La commission des lois du Sénat a entendu le 14 mai Antoine Garapon, magistrat, secrétaire général de l’Institut des hautes études sur la justice.
Jean-Pierre Sueur, président. Nous avons le plaisir d’accueillir M. Antoine Garapon, magistrat, docteur en droit, juge des enfants pendant de nombreuses années avant de rejoindre l’Institut des hautes études sur la justice comme secrétaire général en 1991. Il est l’auteur notamment de Bien juger, Essai sur le rituel judiciaire en 1997, de Les nouvelles sorcières de Salem, Leçons d’Outreau en 2006 et de La raison du moindre État, Le néolibéralisme et la justice en 2010. Membre du comité de rédaction de la revue Esprit, il anime l’émission Le bien commun sur France Culture (le jeudi, de 15 h à 15 h 30), que nous connaissons bien.
Antoine Garapon. Plutôt que m’intéresser aux dispositions techniques du projet de loi, je parlerai de l’esprit qui s’en dégage. Quel est le sens de la peine dans une société en peine de sens ? Ce projet de loi fait rupture, mais ne va pas intellectuellement jusqu’au bout de ses propositions.

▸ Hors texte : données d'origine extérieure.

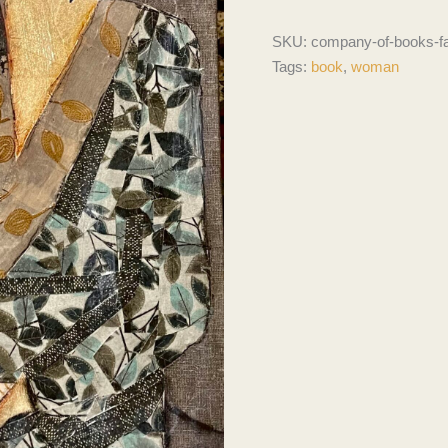
SKU:
company-of-books-f
Tags:
book
,
woman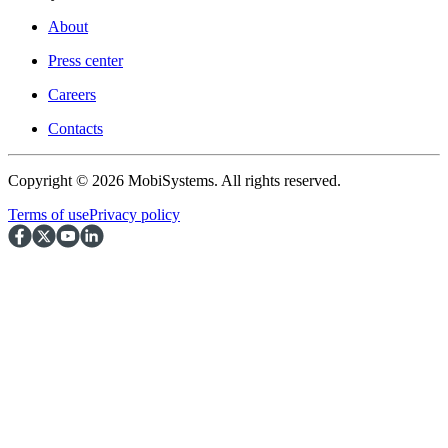
About
Press center
Careers
Contacts
Copyright © 2026 MobiSystems. All rights reserved.
Terms of use
Privacy policy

La rupture du lien entre sanction et souffrance
Ce projet de loi consacre d’abord une rupture symbolique en substituant à l’idée de peine comme souffrance celle de la peine comme contrainte. Plus qu’un tournant sémantique, c’est un tournant conceptuel. Pour Paul Ricœur, la peine est un défi pour la philosophie puisqu’en imposant une souffrance, elle reconduit le mal sans pouvoir le justifier. Prisonnière de sa gangue archaïque, elle ne résout pas le problème du mal : nul lien logique entre le mal commis et le mal infligé : « Quoi de commun entre le souffrir de la peine et le commettre de la faute ? » L’équivalence relève du mythe : la souillure que constitue l’atteinte à l’ordre public doit être annulée – sinon résolue – par une autre souillure, la peine infligée. Comme disait Camus à propos de la peine de mort, les institutions ne peuvent pas justifier le mal qu’elles infligent. Ricœur dit : « Le mal, c’est ce contre quoi on lutte, quand on a renoncé à l’expliquer ». La peine est, elle aussi, de l’ordre d’un sacré obscur. En l’infligeant, on renonce à l’expliquer. On pourrait penser que la contrainte pénale ne change pas grand-chose par rapport à l’actuel sursis avec mise à l’épreuve ; mais pour la première fois, le législateur rompt le lien entre sanction et souffrance. C’est une avancée majeure. Les passions que soulève ce projet de loi confirment ce caractère novateur. Mais ce travail en négatif – la coupure entre peine et souffrance – se poursuit-il positivement, par des mesures concrètes ?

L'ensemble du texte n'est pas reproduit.